In the RBM, the visual layer V is also the input layer, and its value can either be a real number or binary (0 or 1). The hidden layer H is used to extract the features of the visible layer with the binary value of 0 or 1 and is subject to a Bernoulli distribution. A neuron equal to 1 indicates activation; otherwise, it is inactive or inhibitory. In this paper, we assign the hidden layer and visual layer of the RBM to a binary neural network model. The edge between the ith visible unit and the jth hidden unit is associated with a weight w_ij. Together, the weights are represented as a weight matrix W. The weights of connections between visible units and the bias unit are contained in a visible bias vector

a = {(a_{1}, a_{2}, \dots, a_{n})}^{T}

. Likewise, for the hidden units, there is a hidden bias vector

b = {(b_{1}, b_{2}, \dots, b_{m})}^{T}

. The RBM is fully characterized by the parameters W, a and b.

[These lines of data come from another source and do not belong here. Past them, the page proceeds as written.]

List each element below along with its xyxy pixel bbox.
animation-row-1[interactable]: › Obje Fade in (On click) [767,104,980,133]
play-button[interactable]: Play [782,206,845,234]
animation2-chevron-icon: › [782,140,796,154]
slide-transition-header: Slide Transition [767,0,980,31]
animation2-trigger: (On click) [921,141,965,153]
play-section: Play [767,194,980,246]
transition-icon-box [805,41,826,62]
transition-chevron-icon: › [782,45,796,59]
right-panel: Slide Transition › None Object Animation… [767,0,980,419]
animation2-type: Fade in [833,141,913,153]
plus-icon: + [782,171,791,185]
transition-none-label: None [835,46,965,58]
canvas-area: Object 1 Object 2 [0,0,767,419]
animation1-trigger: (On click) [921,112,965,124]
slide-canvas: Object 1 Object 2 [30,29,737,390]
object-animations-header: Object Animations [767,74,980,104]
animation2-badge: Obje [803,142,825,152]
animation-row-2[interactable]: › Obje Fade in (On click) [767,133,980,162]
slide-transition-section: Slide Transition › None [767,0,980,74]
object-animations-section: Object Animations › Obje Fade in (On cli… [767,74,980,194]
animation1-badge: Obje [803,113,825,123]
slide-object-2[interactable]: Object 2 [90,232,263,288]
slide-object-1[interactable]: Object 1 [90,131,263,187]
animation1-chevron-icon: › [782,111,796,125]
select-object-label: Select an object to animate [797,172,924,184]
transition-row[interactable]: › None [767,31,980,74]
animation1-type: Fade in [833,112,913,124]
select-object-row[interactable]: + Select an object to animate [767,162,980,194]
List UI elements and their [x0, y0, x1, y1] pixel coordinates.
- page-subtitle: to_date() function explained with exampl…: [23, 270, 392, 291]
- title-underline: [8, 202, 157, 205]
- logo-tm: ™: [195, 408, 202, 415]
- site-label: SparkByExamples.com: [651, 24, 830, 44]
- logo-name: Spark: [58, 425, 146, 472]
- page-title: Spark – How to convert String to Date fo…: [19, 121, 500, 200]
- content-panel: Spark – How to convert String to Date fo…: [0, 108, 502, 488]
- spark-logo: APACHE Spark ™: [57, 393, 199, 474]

The RBM is an energy-based probabilistic graphical model that gives the joint probability of every possible pair of visible and hidden vectors via an energy function [13,14]:

E (v, h) = - a^{T} \cdot v - b^{T} \cdot h - v^{T} \cdot W \cdot h

(3)

E (v, h) = - \sum_{i = 1}^{n} a_{i} \times v_{i} - \sum_{j = 1}^{m} b_{j} \times h_{j} - \sum_{i = 1}^{n} \sum_{j = 1}^{m} v_{i} \times w_{i, j} \times h_{j}

(4)

The maximum clique set Q is constituted through any visual layer unit v_i and any hidden layer unit h_j. We define the potential function of the maximum clique set Q, which describes the interrelationship between variable sets, as:

ψ_{Q} (v_{i}, h_{j}) = e^{- E (v_{i}, h_{j})} = e^{a_{i} \times v_{i} + b_{j} \times h_{j} + v_{i} \times w_{i j} \times h_{j}}

(5)

In a Markov network, the model joint probability distribution P(v, h) of multiple variables is based on the product of the maximum clique decomposed into multiple potential functions:

P (v, h) = \frac{1}{Z} \prod_{Q = (v_{i}, h_{j}) ϵ C} ψ_{Q} (v_{i}, h_{j}) = \frac{1}{Z} e^{- E (v, h)}

(6)

where C denotes all of the maximum clique set, and the “partition function” Z denotes the normalization factor obtained by summing over all possible pairs of visible and hidden vectors:

Z = \sum_{v} \sum_{h} e^{- E (v, h)}

(7)

and ensures that P(v, h) is a probability range from 0 to 1. The marginal probability P(v) assigned by the model to the elements of a visible vector v is obtained by summing (marginalizing) over all possible hidden vectors:

P (v) = \sum_{h \in {0.1}^{m}} \frac{e^{- E (v, h)}}{Z} = \frac{e^{- F (v)}}{Z}

(8)

where

F (v) = - a^{T} \cdot v - \sum_{j = 1}^{m} \ln (1 + e^{b_{j} + v^{T} \cdot w_{*, j}})

denotes free energy and

\ln (1 + e^{b_{j} + v^{T} \cdot w_{*, j}})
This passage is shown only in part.